Syeikh Ismail, pendiri dinasti Safavi, yang telah memproklamasikan paham keagamaan Syi’ah sebagai madzab resmi negara. Dia mewajibkan setiap khatib Jum’at untuk memuja Ali dan imam-imam Syi’ah lainnya, sembari mengutuk Abu Bakar, Umar, Utsman dan penguasa-penguasa Dinasti Umayah dan Abbasiyah. Kekuasaan militer digunakan untuk menundukkan orang-orang Sunni yang tidak mau mencaci-maki ketiga Khalifah tersebut; dan satu per satu kubu-kubu Sunni ditaklukan, termasuk Hamadan, Ishafan, dan Syiraz. Kebangkitan Dinasti Safavi mengakibatkan berakhirnya riwayat Persia sebagai salah satu sumber pemikiran dan otodoksi Sunni, sebaliknya Persia sejak masa itu hingga sekarang menjadi pusat keagamaan dan politik Syi’ah.
Sejalan dengan program Dinasti Safavi tentang pembentukan negara maka menjadi keharusan bagi Safaviyah untuk menciptakan sebuah upaya pemantapan keagamaan yang diharapkan dapat menyokong otoritasnya dan menciptakan langkah-langkah administratif untuk mendukung rezim tersebut. Selanjutnya pihak Safaviyah mengorganissir ulama menjadi sebuah birokrasi yang dikuasai negara. Jabatan Diwan Bagi dibentuk sebagai sebuah pengadilan banding tingkat tinggi, dan pihak yang menguasai jabatan ini semakin berpengaruh hingga taraf Dewan Jenderal Militer, sedemikian rupa sehingga kewenangan hukum berada di bawah pengendalian pemerintah secara langsung. Syah juga sangat berpengaruh dalam hal kegiatan keagamaan, dengan cara menyumbangkan tanah dan sejumlah pemberian lainnya untuk mendanai kegiatan keagamaan.
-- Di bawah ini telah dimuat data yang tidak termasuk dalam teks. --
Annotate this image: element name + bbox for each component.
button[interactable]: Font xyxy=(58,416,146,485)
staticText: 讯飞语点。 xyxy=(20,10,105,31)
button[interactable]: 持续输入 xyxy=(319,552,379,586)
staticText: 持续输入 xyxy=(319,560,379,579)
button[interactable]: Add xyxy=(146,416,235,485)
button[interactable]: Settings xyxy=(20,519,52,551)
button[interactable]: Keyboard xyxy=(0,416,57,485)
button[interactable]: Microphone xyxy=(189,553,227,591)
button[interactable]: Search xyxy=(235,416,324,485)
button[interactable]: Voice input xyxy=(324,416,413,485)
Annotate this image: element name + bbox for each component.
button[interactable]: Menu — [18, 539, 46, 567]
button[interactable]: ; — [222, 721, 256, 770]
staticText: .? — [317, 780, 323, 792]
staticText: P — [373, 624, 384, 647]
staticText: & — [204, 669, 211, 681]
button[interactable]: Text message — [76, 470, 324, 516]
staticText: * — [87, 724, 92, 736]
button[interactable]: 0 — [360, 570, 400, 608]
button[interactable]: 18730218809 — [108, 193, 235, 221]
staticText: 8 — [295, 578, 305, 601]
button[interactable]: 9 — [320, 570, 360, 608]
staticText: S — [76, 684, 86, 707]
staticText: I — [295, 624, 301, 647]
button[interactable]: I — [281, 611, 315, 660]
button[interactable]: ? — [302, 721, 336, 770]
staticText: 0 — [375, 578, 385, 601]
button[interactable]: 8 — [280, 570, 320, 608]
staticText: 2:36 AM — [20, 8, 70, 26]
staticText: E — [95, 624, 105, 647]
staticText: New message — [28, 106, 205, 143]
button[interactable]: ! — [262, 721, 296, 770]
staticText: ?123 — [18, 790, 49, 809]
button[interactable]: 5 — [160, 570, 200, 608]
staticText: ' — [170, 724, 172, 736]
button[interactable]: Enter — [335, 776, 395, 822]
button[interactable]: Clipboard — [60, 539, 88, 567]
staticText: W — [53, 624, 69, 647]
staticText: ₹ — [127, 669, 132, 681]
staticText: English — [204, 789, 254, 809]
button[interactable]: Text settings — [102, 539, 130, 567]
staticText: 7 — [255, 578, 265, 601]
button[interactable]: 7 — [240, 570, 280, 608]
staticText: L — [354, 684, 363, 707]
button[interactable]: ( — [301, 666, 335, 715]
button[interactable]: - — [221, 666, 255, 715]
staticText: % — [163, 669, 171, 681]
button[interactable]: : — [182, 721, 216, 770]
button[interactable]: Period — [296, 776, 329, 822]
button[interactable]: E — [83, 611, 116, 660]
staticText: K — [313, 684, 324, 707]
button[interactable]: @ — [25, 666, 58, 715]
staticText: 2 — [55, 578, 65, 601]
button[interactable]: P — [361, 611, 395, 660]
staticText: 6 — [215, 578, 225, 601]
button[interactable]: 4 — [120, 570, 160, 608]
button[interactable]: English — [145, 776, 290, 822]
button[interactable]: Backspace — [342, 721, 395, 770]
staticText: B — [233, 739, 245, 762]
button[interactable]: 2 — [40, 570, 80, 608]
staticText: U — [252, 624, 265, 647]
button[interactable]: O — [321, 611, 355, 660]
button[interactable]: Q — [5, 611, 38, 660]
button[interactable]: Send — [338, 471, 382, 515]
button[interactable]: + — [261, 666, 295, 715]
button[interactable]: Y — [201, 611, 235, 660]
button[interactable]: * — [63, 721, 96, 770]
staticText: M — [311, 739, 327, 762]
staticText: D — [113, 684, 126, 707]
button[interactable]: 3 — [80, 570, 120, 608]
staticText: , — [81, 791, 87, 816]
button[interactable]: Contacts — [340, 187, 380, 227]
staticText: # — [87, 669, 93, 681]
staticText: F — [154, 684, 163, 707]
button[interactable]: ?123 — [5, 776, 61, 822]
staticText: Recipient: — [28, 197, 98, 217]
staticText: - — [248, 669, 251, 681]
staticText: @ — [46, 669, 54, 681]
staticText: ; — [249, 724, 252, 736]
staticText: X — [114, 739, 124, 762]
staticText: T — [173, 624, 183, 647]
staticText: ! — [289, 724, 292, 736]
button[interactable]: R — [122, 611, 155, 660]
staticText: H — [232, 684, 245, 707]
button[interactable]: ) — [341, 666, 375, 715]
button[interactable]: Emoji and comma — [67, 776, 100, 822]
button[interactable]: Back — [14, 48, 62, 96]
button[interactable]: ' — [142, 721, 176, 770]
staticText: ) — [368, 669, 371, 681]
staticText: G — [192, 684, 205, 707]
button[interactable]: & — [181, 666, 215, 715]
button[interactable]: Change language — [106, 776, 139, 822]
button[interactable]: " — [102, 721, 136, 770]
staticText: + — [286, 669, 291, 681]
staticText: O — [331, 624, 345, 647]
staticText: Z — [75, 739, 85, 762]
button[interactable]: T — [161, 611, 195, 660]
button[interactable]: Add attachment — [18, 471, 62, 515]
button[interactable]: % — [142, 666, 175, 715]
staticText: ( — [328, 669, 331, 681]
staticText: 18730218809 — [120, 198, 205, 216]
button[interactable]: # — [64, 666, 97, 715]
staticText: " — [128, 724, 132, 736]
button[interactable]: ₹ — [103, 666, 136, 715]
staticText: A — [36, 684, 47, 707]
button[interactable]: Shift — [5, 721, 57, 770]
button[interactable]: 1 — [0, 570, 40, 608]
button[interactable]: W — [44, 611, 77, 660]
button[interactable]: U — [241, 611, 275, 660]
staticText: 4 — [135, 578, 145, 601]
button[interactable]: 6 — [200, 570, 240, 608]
Tanah-tanah yang disumbangkan tersebut dinamakan soyurghal yang juga diberikan kepada beberapa keluarga tokoh agama, dan yang memungkinkan untuk diwariskan dari generasi ke generasi lainnya yang bebas dari pungutan pajak.
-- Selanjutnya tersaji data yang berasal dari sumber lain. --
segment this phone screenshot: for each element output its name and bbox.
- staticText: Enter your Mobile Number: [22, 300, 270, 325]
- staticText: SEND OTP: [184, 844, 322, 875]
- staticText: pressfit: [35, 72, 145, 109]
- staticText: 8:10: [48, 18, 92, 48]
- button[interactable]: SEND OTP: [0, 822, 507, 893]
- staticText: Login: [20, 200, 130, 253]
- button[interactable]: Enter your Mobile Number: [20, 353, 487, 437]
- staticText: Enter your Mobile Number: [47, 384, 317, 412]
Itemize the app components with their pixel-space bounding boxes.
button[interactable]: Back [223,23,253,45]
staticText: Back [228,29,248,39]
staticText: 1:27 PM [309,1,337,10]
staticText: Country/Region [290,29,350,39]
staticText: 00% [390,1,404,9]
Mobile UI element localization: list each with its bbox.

Untuk menyokong agama resmi, rezim Safaviyah melancarkan sebuah program yang tegas untuk mengeliminir seluruh bentuk-bentuk Islam yang lainnya di dalam sebuah masyarakat keagamaan yang sangat pluralistik – yakni di tengah masyarakat Sunni, Sufi dan Syi’i. Syi’ah Dua belas (Isna Asy’âriyah) dipaksakan melalui sebuah gerakan permusuhan yang hanya sedikit atau bahkan tidak sejalan dengan daerah Muslim lainnya. Sasaran pertama bagi kebijakan Safavi adalah upaya untuk menekan gerakan Mesianis dan gerakan Syi’ah ekstrimis. Dominasi Syi’isme juga diperkuat dengan penindasan secara keras terhadap Sunni’isme. Tidak hanya tiga khalîfah pasca Nabi (Abu bakar, Umar dan Usman) yang dicaci maki, tetapi sejumlah makam ulama Sunni juga dirusaknya. Beberapa tempat keramat dihancurkan, ibadah haji ke Makkah diabaikan dan digantikan dengan sejumlah kegiatan ritual ke makam para imam Syi’ah.
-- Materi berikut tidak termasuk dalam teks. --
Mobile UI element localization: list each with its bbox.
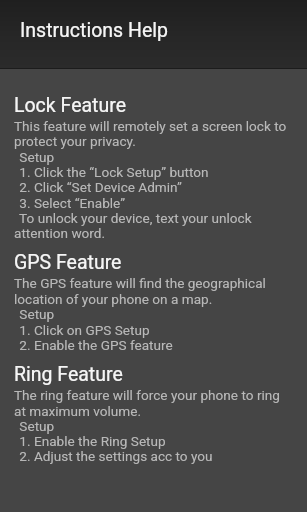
staticText: Lock Feature xyxy=(14,94,126,117)
staticText: protect your privacy. xyxy=(14,133,136,149)
staticText: The ring feature will force your phone t… xyxy=(14,387,280,403)
staticText: Instructions Help xyxy=(20,19,168,42)
staticText: Setup xyxy=(16,149,55,165)
staticText: GPS Feature xyxy=(14,251,122,274)
staticText: 2. Click “Set Device Admin” xyxy=(16,179,182,195)
staticText: 1. Click on GPS Setup xyxy=(16,322,150,338)
staticText: 3. Select “Enable” xyxy=(16,195,126,211)
staticText: To unlock your device, text your unlock xyxy=(16,210,252,226)
staticText: location of your phone on a map. xyxy=(14,291,213,307)
staticText: 1. Enable the Ring Setup xyxy=(16,433,166,449)
staticText: attention word. xyxy=(14,225,106,241)
staticText: This feature will remotely set a screen … xyxy=(14,118,287,134)
staticText: Setup xyxy=(16,306,55,322)
staticText: The GPS feature will find the geographic… xyxy=(14,275,266,291)
staticText: 2. Enable the GPS feature xyxy=(16,337,173,353)
button[interactable]: Instructions Help, up xyxy=(0,0,307,69)
staticText: at maximum volume. xyxy=(14,403,142,419)
staticText: 2. Adjust the settings acc to you xyxy=(16,448,213,464)
staticText: Setup xyxy=(16,418,55,434)
staticText: Ring Feature xyxy=(14,363,123,386)
staticText: 1. Click the “Lock Setup” button xyxy=(16,164,209,180)
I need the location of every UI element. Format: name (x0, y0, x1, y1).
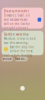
staticText: Snooze (2, 57, 12, 61)
staticText: Mark done (15, 57, 28, 61)
staticText: before the heat. (10, 50, 34, 53)
button[interactable]: Camera (20, 86, 25, 91)
staticText: tonight's dinner. (4, 26, 29, 30)
button[interactable]: Grocery reminder (2, 8, 43, 29)
staticText: still on the list for (4, 22, 30, 26)
button[interactable]: Snooze (2, 57, 13, 61)
button[interactable]: Mark done (15, 57, 28, 61)
staticText: Moisture is low in bed (4, 37, 36, 40)
staticText: Rain is due Thursday. (4, 54, 33, 57)
staticText: Grocery reminder (4, 9, 29, 13)
staticText: and mozzarella are (4, 18, 28, 21)
staticText: Garden watering (4, 33, 29, 36)
staticText: Start the drip line (10, 45, 35, 49)
staticText: Tomatoes, basil, oil (4, 14, 30, 17)
button[interactable]: Garden watering (2, 31, 43, 55)
staticText: two this morning. (4, 41, 29, 45)
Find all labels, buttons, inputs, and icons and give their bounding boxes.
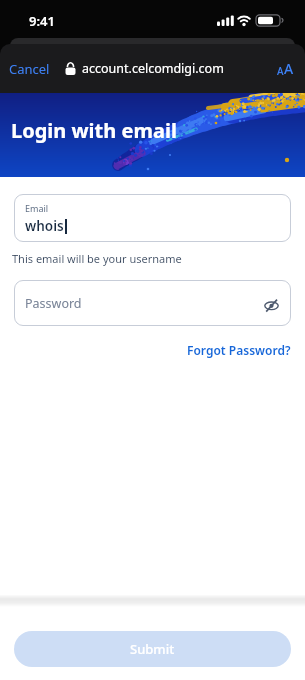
button[interactable]: Password <box>14 280 291 326</box>
staticText: Email <box>25 202 49 214</box>
staticText: Forgot Password? <box>187 342 291 358</box>
staticText: 9:41 <box>29 12 55 30</box>
staticText: whois <box>25 217 64 235</box>
staticText: account.celcomdigi.com <box>82 60 224 77</box>
button[interactable]: account.celcomdigi.com <box>65 60 224 77</box>
staticText: A <box>277 64 284 78</box>
button[interactable]: Submit <box>14 631 291 667</box>
button[interactable]: Forgot Password? <box>182 337 296 363</box>
button[interactable]: Email <box>14 194 291 242</box>
staticText: Cancel <box>9 60 50 78</box>
staticText: Password <box>25 295 82 312</box>
button[interactable]: A <box>272 59 299 78</box>
staticText: This email will be your username <box>12 251 182 266</box>
staticText: Submit <box>130 640 175 658</box>
button[interactable]: Cancel <box>4 54 55 84</box>
staticText: A <box>284 59 294 78</box>
staticText: Login with email <box>11 117 177 144</box>
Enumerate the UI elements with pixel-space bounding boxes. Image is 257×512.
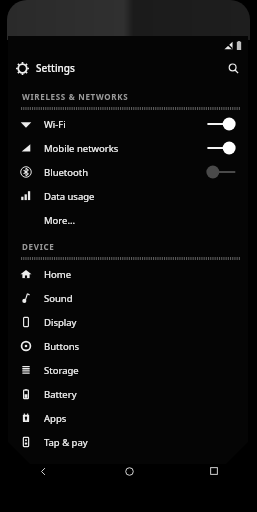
button[interactable]: Settings: [8, 61, 75, 75]
staticText: Settings: [36, 61, 75, 75]
other: Off: [204, 163, 238, 181]
button[interactable]: Display: [8, 310, 248, 334]
button[interactable]: Sound: [8, 286, 248, 310]
staticText: Buttons: [44, 340, 80, 353]
staticText: DEVICE: [22, 241, 55, 252]
button[interactable]: Bluetooth: [8, 160, 248, 184]
other: On: [204, 115, 238, 133]
button[interactable]: Buttons: [8, 334, 248, 358]
button[interactable]: Apps: [8, 406, 248, 430]
button[interactable]: Battery: [8, 382, 248, 406]
staticText: Apps: [44, 412, 67, 425]
staticText: Home: [44, 268, 72, 281]
staticText: Tap & pay: [44, 436, 88, 449]
staticText: Data usage: [44, 190, 95, 203]
button[interactable]: Mobile networks: [8, 136, 248, 160]
staticText: Mobile networks: [44, 142, 119, 155]
button[interactable]: Tap & pay: [8, 430, 248, 454]
button[interactable]: Back: [30, 460, 56, 482]
staticText: Storage: [44, 364, 79, 377]
staticText: WIRELESS & NETWORKS: [22, 91, 129, 102]
other: On: [204, 139, 238, 157]
staticText: Display: [44, 316, 77, 329]
button[interactable]: Recent apps: [201, 460, 227, 482]
staticText: Bluetooth: [44, 166, 89, 179]
staticText: Wi-Fi: [44, 118, 66, 131]
button[interactable]: Wi-Fi: [8, 112, 248, 136]
staticText: More...: [44, 214, 76, 227]
button[interactable]: Search: [218, 54, 248, 82]
button[interactable]: More...: [8, 208, 248, 232]
staticText: Battery: [44, 388, 77, 401]
button[interactable]: Home: [8, 262, 248, 286]
button[interactable]: Storage: [8, 358, 248, 382]
button[interactable]: Home: [116, 460, 142, 482]
staticText: Sound: [44, 292, 73, 305]
button[interactable]: Data usage: [8, 184, 248, 208]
Setelah Syi’ah menjadi paham resmi negara, mayoritas masyarakat Persia lantas menjadi mengikutnya. Hal ini sesuai dengan harapan rezim Safavi yang ingin menjadikan Syi’ah sebagai kekuatan politik dalam melawan negara tetangga yang sekaligus sebagai musuh bebuyutannya, yakni kerajaan Ottoman, Turki, yang kebetulan adalah berfaham Sunni. Sejak saat itu, identitas nasional komunitas Persia banyak dipengaruhi oleh ajaran-ajaran Syi’ah, khususnya Syi’ah Isna Asy’âriyah atau Syi’ah Imâmiyah. Ajaran Syi’ah ditafsirkan dan dimanfaatkan untuk menjaga identitas dan kemerdekaan nasional serta menggerakkan dukungan rakyat. Syi’ah yang tadinya adalah aliran pinggiran dalam sejarah Islam berubah menjadi paham mainstreem dalam sebuah wilayah politik yang bernama kerajaan Dinasti Safavi.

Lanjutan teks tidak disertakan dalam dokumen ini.